Ketua Ikatan Dokter Indonesia (IDI) Wilayah Sumbar Pom Harry Satria mengatakan, tingginya angka kematian pasien Covid-19 di Sumbar memang turut dipengaruhi jumlah kasus yang meningkat. Sementara itu, terjadinya kematian pasien Covid-19 sangat dipengaruhi oleh kondisi kesehatan individu pasien, seperti daya tahan tubuh dan penyakit penyerta.
”Peningkatan kasus akan berdampak pada peningkatan kesakitan. Peningkatan kesakitan berdampak pada peningkatan risiko perburukan kesakitan hingga sampai kepada risiko kematian,” kata Pom.
Baca juga: Tekan Penularan dengan Pembatasan Sosial Berskala Mikro
Pom melanjutkan, tingginya kasus positif Covid-19 di Sumbar beberapa terakhir (di atas 100 orang per hari) tidak terlepas dari kebijakan perubahan perilaku masyarakat yang belum terkawal maksimal. Tingkat partisipasi masyarakat dalam mencegah penularan Covid-19 dengan menerapkan protokol kesehatan (menggunakan masker, mencuci tangan, dan menjaga jarak) juga belum terukur.

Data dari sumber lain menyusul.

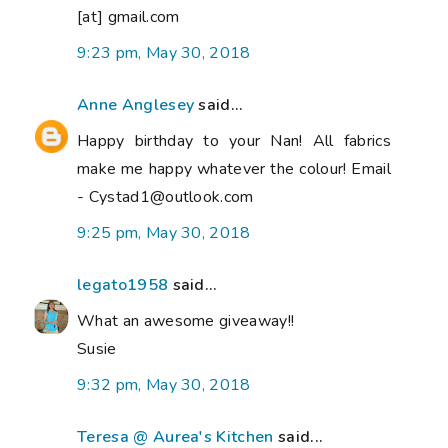
[at] gmail.com
9:23 pm, May 30, 2018
Anne Anglesey
said...
Happy birthday to your Nan! All fabrics
make me happy whatever the colour! Email
- Cystad1@outlook.com
9:25 pm, May 30, 2018
legato1958
said...
What an awesome giveaway!!
Susie
9:32 pm, May 30, 2018
Teresa @ Aurea's Kitchen
said...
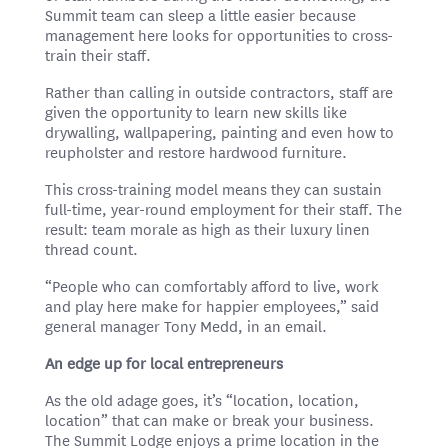
Summit team can sleep a little easier because
management here looks for opportunities to cross-
train their staff.
Rather than calling in outside contractors, staff are
given the opportunity to learn new skills like
drywalling, wallpapering, painting and even how to
reupholster and restore hardwood furniture.
This cross-training model means they can sustain
full-time, year-round employment for their staff. The
result: team morale as high as their luxury linen
thread count.
“People who can comfortably afford to live, work
and play here make for happier employees,” said
general manager Tony Medd, in an email.
An edge up for local entrepreneurs
As the old adage goes, it’s “location, location,
location” that can make or break your business.
The Summit Lodge enjoys a prime location in the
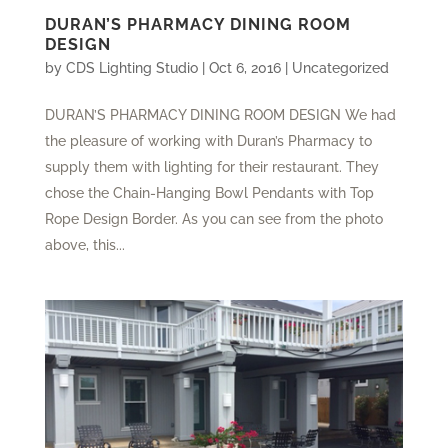
DURAN’S PHARMACY DINING ROOM
DESIGN
by
CDS Lighting Studio
|
Oct 6, 2016
|
Uncategorized
DURAN’S PHARMACY DINING ROOM DESIGN We had
the pleasure of working with Duran’s Pharmacy to
supply them with lighting for their restaurant. They
chose the Chain-Hanging Bowl Pendants with Top
Rope Design Border. As you can see from the photo
above, this...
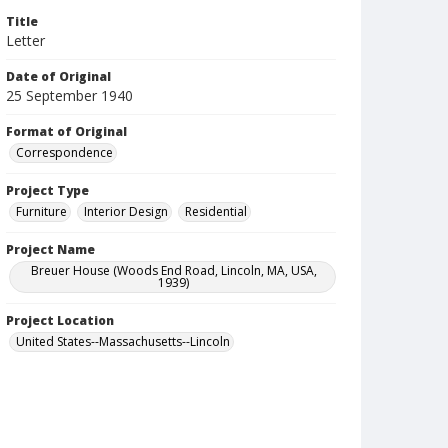
Title
Letter
Date of Original
25 September 1940
Format of Original
Correspondence
Project Type
Furniture
Interior Design
Residential
Project Name
Breuer House (Woods End Road, Lincoln, MA, USA,
1939)
Project Location
United States--Massachusetts--Lincoln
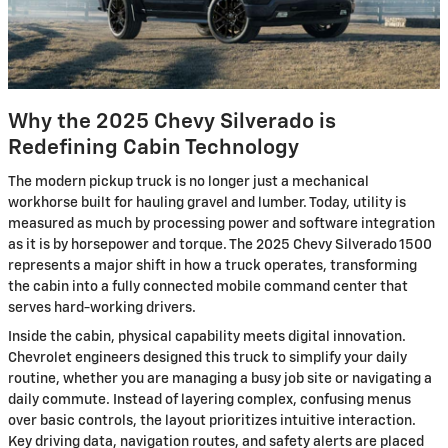
Why the 2025 Chevy Silverado is
Redefining Cabin Technology
The modern pickup truck is no longer just a mechanical
workhorse built for hauling gravel and lumber. Today, utility is
measured as much by processing power and software integration
as it is by horsepower and torque. The 2025 Chevy Silverado 1500
represents a major shift in how a truck operates, transforming
the cabin into a fully connected mobile command center that
serves hard-working drivers.
Inside the cabin, physical capability meets digital innovation.
Chevrolet engineers designed this truck to simplify your daily
routine, whether you are managing a busy job site or navigating a
daily commute. Instead of layering complex, confusing menus
over basic controls, the layout prioritizes intuitive interaction.
Key driving data, navigation routes, and safety alerts are placed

Upaya menyamakan persepsi masyarakat terhadap bahaya Covid-19 perlu dilakukan agar terbangun kesadaran untuk menerapkan protokol kesehatan. Selain itu, kata Pom, panutan dari para pejabat daerah dalam penerapan protokol kesehatan dan pembatasan kegiatan keramaian, termasuk dalam kegiatan pilkada, juga dibutuhkan agar masyarakat juga tergerak untuk berpartisipasi mencegah penularan Covid-19.